What about putting this ErasedEventHandler inside your EventGenerator?

use std::{any::Any, rc::Rc};

pub trait EventHandler<E: ?Sized> {
    fn handle_event(&self, event: &E);
}

pub struct ErasedEventHandler(Box<dyn Fn(&dyn Any)>);

impl ErasedEventHandler {
    pub fn new<H, E>(handler: &Rc<H>) -> Self
    where
        H: EventHandler<E> + 'static,
        E: 'static,
    {
        let weak = Rc::downgrade(handler);

        ErasedEventHandler(Box::new(move |event| {
            if let Some(event) = event.downcast_ref::<E>() {
                if let Some(handler) = weak.upgrade() {
                    handler.handle_event(event);
                }
            }
        }))
    }
}

impl EventHandler<dyn Any> for ErasedEventHandler {
    fn handle_event(&self, event: &dyn Any) {
        (self.0)(event);
    }
}

(playground)

Some key differences:

  1. I've removed the RefCell and &mut self.

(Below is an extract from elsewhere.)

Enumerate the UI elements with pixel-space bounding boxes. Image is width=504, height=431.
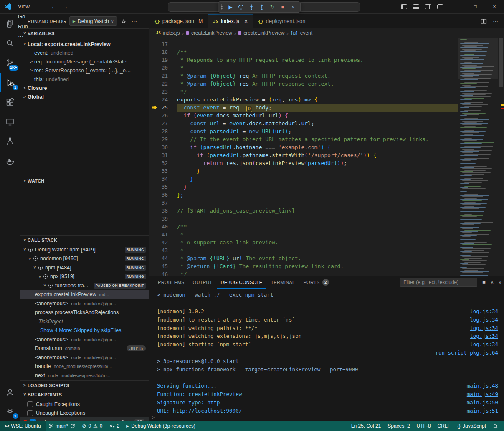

If people want mut then they can do the interior mutability themselves. Us doing it unconditionally has implications for re-entrant code (i.e. your callback can do something which would trigger the callback), and the non-Rc version would need to pay for a Mutex
  2. Because we're using &dyn Any for the event type, events must be 'static (i.e. can't contain borrowed data like &str strings). This is required for downcasting.
  3. I stole @2e71828's idea of using a boxed closure to hide the underlying handler type

This probably isn't what you want though.

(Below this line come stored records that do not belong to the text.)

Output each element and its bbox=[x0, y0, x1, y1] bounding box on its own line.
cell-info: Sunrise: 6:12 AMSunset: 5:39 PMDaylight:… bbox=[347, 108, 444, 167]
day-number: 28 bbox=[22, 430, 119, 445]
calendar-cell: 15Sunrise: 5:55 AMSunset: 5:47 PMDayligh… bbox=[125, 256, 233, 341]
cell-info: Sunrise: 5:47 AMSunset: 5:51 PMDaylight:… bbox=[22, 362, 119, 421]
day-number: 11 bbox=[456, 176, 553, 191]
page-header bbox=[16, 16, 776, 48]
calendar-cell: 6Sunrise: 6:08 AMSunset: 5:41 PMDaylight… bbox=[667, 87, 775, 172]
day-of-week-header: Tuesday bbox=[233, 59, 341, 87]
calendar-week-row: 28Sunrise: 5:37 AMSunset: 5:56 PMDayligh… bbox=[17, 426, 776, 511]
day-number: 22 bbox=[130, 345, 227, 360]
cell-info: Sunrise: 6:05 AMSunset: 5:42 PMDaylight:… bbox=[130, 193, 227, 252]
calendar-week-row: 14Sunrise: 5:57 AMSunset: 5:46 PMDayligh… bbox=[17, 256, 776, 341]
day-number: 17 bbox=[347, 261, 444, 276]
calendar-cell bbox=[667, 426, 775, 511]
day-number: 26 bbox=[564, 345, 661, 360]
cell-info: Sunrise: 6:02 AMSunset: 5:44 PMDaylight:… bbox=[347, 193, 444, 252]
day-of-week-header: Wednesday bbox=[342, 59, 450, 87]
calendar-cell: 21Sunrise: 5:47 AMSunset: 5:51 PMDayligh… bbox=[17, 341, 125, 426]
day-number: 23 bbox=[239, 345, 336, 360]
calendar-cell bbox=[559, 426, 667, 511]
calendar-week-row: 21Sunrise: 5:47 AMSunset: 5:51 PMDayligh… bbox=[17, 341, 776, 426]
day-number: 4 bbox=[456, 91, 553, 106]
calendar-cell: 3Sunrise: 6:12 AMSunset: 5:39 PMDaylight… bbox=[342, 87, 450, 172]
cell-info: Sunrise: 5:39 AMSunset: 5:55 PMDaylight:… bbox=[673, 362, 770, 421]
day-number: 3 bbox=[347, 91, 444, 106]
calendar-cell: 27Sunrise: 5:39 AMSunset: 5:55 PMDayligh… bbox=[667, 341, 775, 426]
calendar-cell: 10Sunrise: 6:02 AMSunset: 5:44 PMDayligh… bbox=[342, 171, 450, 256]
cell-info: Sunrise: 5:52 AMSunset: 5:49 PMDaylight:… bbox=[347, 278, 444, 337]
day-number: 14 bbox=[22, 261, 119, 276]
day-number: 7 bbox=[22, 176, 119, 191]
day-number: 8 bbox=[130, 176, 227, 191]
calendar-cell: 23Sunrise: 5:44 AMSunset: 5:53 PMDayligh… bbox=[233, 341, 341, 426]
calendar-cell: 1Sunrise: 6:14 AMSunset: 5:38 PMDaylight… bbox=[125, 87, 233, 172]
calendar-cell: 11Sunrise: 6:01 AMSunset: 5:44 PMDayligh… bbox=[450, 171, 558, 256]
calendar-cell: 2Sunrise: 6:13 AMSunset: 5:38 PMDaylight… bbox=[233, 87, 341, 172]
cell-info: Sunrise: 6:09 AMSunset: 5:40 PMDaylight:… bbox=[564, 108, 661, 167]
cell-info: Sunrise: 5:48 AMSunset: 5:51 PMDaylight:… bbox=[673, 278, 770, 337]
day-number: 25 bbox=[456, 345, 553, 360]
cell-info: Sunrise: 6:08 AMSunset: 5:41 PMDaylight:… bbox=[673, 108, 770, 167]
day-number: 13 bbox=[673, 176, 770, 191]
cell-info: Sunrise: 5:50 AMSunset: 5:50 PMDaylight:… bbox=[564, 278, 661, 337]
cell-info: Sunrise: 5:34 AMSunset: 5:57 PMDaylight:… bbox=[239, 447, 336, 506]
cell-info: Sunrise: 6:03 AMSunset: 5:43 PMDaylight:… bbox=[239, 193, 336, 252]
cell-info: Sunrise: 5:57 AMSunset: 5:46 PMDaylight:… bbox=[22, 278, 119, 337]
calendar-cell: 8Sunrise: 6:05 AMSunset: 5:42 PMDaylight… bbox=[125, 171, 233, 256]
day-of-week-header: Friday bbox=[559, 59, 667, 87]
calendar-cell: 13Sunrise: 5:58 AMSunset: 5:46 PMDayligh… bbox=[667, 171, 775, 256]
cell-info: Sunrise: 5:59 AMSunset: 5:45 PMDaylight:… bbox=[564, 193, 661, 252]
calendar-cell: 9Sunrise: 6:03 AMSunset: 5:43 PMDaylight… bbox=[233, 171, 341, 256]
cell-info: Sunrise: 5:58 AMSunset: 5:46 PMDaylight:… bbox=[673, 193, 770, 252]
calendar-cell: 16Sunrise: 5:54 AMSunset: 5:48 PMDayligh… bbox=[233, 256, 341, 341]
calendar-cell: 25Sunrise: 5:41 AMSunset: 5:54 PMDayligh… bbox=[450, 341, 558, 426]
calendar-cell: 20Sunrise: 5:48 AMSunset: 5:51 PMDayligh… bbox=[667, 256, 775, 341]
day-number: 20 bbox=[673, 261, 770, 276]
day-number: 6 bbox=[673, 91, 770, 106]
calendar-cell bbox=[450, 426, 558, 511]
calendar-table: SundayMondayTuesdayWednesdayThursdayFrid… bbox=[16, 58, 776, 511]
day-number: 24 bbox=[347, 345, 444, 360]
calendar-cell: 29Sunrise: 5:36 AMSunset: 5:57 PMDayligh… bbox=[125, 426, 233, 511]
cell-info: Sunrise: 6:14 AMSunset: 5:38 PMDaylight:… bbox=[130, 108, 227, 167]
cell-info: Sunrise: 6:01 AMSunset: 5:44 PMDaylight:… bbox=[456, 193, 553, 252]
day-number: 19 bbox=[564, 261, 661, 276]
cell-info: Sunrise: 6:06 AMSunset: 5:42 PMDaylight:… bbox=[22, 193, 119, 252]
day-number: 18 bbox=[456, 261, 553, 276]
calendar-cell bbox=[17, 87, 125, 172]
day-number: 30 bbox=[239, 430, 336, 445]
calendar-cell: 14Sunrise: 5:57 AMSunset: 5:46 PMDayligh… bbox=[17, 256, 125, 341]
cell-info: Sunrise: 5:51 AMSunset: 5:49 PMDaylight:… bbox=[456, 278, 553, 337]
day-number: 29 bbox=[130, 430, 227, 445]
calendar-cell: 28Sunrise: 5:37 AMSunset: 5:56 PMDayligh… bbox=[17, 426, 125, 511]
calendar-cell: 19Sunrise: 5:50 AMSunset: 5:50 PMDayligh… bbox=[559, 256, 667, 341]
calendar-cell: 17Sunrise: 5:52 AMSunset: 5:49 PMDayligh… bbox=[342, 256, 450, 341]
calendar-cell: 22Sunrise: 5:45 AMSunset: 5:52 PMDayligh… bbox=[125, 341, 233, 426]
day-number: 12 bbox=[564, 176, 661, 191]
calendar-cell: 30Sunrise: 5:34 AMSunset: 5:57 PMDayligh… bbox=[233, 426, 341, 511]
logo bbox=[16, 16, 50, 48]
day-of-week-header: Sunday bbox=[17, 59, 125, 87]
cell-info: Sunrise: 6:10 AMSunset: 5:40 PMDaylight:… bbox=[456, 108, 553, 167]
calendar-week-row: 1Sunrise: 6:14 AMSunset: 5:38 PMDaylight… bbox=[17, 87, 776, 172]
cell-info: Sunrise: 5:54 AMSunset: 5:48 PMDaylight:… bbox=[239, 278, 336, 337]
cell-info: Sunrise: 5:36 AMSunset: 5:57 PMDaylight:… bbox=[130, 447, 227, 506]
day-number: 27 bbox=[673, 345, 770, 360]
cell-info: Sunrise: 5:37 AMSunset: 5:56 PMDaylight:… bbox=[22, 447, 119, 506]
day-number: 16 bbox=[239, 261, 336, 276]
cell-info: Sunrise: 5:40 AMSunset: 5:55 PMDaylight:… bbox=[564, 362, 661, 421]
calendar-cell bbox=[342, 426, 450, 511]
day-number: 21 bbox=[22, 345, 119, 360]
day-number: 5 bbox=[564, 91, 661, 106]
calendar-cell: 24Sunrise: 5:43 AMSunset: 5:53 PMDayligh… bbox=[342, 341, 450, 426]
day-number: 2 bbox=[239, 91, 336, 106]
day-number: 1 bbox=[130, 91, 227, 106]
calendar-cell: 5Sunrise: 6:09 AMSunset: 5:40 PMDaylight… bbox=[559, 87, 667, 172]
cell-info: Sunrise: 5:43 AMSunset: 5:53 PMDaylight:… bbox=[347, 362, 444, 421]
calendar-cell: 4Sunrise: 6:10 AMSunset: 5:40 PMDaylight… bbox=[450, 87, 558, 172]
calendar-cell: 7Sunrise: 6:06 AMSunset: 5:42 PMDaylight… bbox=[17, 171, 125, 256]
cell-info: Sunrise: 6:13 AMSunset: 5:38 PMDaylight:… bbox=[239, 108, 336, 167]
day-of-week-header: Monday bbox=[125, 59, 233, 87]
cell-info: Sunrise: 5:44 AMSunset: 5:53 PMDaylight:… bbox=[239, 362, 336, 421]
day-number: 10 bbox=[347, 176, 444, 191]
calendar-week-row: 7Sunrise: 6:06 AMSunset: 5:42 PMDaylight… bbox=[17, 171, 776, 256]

Although it succeeds in removing all the generics, our event type is now &dyn Any which means it's easy to forget which type of event you are meant to pass in. You probably want to "remember" the event type and convert a Rc<H> where H: EventHandler<E> into a Rc<dyn EventHandler<E>>, which happens automatically thanks to something called CoerceUnsize.

1 Like

Thank you for your input. The trick with capturing the value into the closure is really cool! I wrapped that type with a constructor that still takes an Rc and a closure with &mut T to hide the upgrade+borrow from the callback.

@Michael-F-Bryan I don't fully understand what you are doing. Why is the EventHandler generic over the type of the event? I'm (relatively) fine with the event type being fixed. What I care about is that the callee could be of any type.

Ah okay, you can drop the generic E then.

My thoughts were that an event handler is such a common construct that you'll want to create reusable code for it (e.g. imagine a "broadcast" EventHandler which contains a Vec<Weak<dyn EventHandler>> and sends the event to all of them), and have it work for any event type.

Here's an amended version without the generic:

struct Event;

trait EventHandler {
  fn handle_event(&self, event: &Event);
}

struct EventGenerator {
  callback: Weak<dyn EventHandler>,
}

impl EventGenerator {
    pub fn new<H>(handler: &Rc<H>) -> Self
    where
        H: EventHandler + 'static,
    {
        let callback = Rc::downgrade(handler);
        EventGenerator { callback }
    }
}
1 Like

Thank you, I understand now.

This has the advantage of being able to have multiple methods in the callback. But I see that fn handle_event(&self, event: &Event); does not take a &mut self. Is this a mistake or by design?

By design. You'll typically register an event handler while also using it from somewhere else, so you can't take a unique (&mut self) reference.

If things are shared it's always better to let the implementor decide whether to use internal mutability when they need to mutate things. That way they can choose when/how to pay the cost of synchronisation, and will be conscious that the event handler isn't re-entrant (i.e. you lock a Mutex inside the handler and do something which would trigger the event handler again, then we deadlock while handling the event because the Mutex has already been locked).